Dreizehnter ist Angst-Tag seit 1950er-Jahren
Die Idee, dass ein Freitag, der 13., ein Unglückstag ist, ist zudem noch ziemlich neu. Erst in den 1950er-Jahren taucht sie hier in Deutschland auf. Zwar ist die Zahl 13 schon sehr lange ungern gesehen. Sie störte schon in alten Hochkulturen die harmonische 12. Im Volksmund wird die 13 auch "Dutzend des Teufels" genannt. Und auch der 13. Gast beim letzten Abendmahl, der Verräter Judas, hat ihr Image nicht verbessert. Der Freitag hingegen war in der Antike ein positiv besetzter Tag - der Liebesgöttin Aphrodite geweiht. Doch das Christentum war dem Freitag nicht hold: Adam und Eva sollen am fünften Tag – dem Freitag - vom verbotenen Apfel gegessen haben. Und dass Jesus an einem Freitag gekreuzigt wurde, machte den Freitag zu einem Tag der Trauer und des Fastens.
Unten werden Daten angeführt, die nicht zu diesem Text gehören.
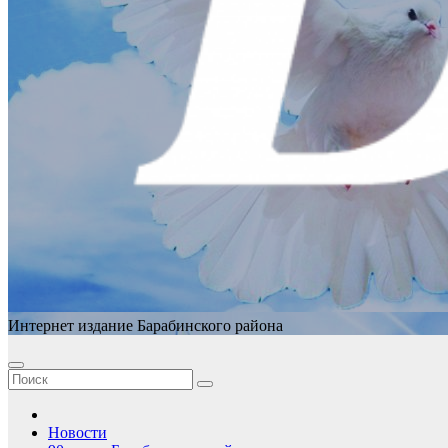
Интернет издание Барабинского района
Новости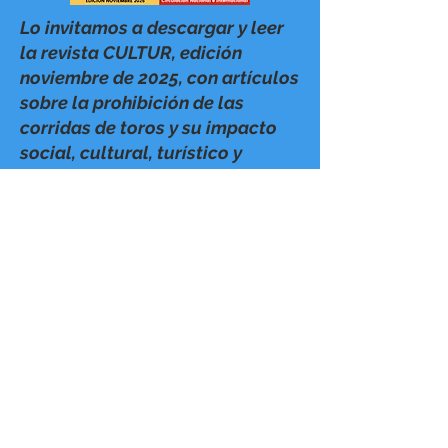
Lo invitamos a descargar y leer
la revista CULTUR, edición
noviembre de 2025, con artículos
sobre la prohibición de las
corridas de toros y su impacto
social, cultural, turístico y
económico en la ciudad.
CONTÁCTANOS
Dirección para correo:
Calle 5 No. 4 - 10 apto 604 Bocagrande
Zona Postal 130001
Cartagena de Indias, Colombia
Colombia@cioff.org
Der Horror: Fliegen in Reihe 13
Die Angst vor der 13 hat längst ihren Platz in unserem Alltag: Viele Hotels haben keine Zimmernummer 13 (wir auch nicht), einige Fluggesellschaften wie die Lufthansa verzichten in ihren Maschinen auf eine Sitzreihe mit der Nummer 13. Wirklich konsequent ist die Lufthansa dann aber doch nicht: Täglich gibt es unter anderem den Flug LH 013 von Hamburg nach Frankfurt.
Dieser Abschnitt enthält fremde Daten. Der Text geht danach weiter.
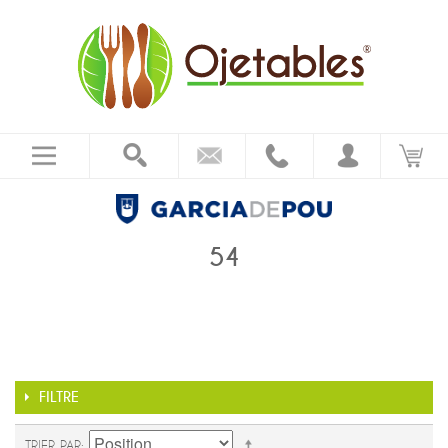
54
FILTRE
TRIER PAR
Freitag, der 13. - ein importierter Aberglaube
Doch lange Zeit waren der Freitag und die Zahl 13 in keinerlei Aberglaube miteinander verbunden. Der Ethnologe Gunter Hirschfelder untersuchte, wann die beiden Unglücksraben zusammenkamen: 1869 brachte erstmals ein US-amerikanischer Journalist Kursschwankungen an der Börse mit einem Freitag, den 13., in Verbindung. Und in den 1950er-Jahren tauchte der Unglückstag als solcher erstmals in der deutschen Presse auf. Er ist also importiert, ähnlich wie der Valentinstag oder Halloween. Und warum streichen wir solche Daten gerne in unseren Kalendern rot an? Für Hirschfelder ganz einfach: Wir suchen uns neue Kunst-Termine, weil traditionelle Strukturierungen wie Aussaat, Ernte oder das Kirchenjahr heute kaum noch eine Rolle spielen.
Also, eigentlich alles gut, oder … und das nächste Mal, dass der Freitag auf einen 13. fällt ist eh erst nächstes Jahr.